Monday, May 16, 2011

Film “?” dan Kotak Pandora


Seperti sudah menjadi sifat dasar manusia, jika dilarang melakukan sesuatu, justru mereka semakin tertarik untuk melakukannya. Dalam kasus film berjudul “?” (baca: Tanda Tanya), misalnya, bukan tak mungkin keinginan masyarakat untuk melihatnya semakin besar seiring dengan gencarnya MUI yang melarang untuk menontonnya.

‘Belajar’ dari Pandora

Setelah mencoreng wajah umat Islam dalam film “Perempuan Berkalung Sorban”, sutradara Hanung Bramantyo muncul lagi dengan film yang bertajuk “?”. Dari judulnya saja, tentu sudah menarik perhatian sehingga menimbulkan penasaran.

Tidak berbeda dengan film sebelumnya, film “?” pun merusak citra Islam dengan kampanye pluralisme yang telah difatwa haram oleh MUI. Akibatnya, film “?” menuai banyak protes dari berbagai pihak. Bermacam kajian pun digelar untuk mengantisipasi bahaya film ini bagi umat Islam.

Pertanyaan yang kemudian muncul adalah apakah dengan melarang menonton film “?” masyarakat akan patuh? Tidakkah hal itu justru memunculkan “tanda tanya” bagi umat Islam untuk mengetahui sendiri seperti apa isi film itu?
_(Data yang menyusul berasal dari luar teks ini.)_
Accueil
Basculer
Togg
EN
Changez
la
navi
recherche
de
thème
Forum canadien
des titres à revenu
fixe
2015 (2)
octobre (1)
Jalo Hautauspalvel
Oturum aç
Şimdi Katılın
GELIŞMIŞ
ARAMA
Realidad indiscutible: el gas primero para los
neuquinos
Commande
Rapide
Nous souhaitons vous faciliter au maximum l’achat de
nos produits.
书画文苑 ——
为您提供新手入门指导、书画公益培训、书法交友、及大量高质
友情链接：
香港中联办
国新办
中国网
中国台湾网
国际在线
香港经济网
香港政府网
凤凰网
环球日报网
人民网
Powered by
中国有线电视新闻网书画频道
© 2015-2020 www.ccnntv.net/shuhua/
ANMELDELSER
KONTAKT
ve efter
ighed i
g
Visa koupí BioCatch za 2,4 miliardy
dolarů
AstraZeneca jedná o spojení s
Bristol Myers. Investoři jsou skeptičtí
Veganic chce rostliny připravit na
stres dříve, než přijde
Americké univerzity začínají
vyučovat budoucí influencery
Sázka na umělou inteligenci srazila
Berkaitan dengan film “?”, KH. A. Kholil Ridwan, Ketua MUI Bidang Budaya, menyebutkan, “Film ini bau pluralisme agamanya sangat menyengat, padahal pluralisme agama adalah pluralisme teologis yang sudah difatwa MUI sebagai paham yang haram. Apabila umat Islam mengikuti paham itu, berarti dia murtad.” Lebih lanjut, beliau mengemukakan bahwa film “?” sangat berbahaya dan menyesatkan. Beliau menganjurkan umat Islam agar tidak menontonnya.

Rektor Universitas Islam Asy-Syafi’iyah (UIA) sekaligus Ketua MUI Bidang Advokasi Perempuan dan Perlindungan Anak, Prof. Dr. Tutty Alawiyah, berharap agar pihak yang berwenang menarik film itu dari peredaran karena jauh dari fakta sebenarnya.

Sementara itu, Fahmi Salim, MA, Direktur Lembaga Kajian Islam dan Arab (LemKIA) UIA yang juga anggota Komisi Pengkajian dan Penelitian MUI menyatakan bahwa film “?” tidak layak ditonton umat Islam karena banyak hal prinsip dalam ajaran Islam yang dilecehkan –sengaja atau tidak sengaja– di film itu.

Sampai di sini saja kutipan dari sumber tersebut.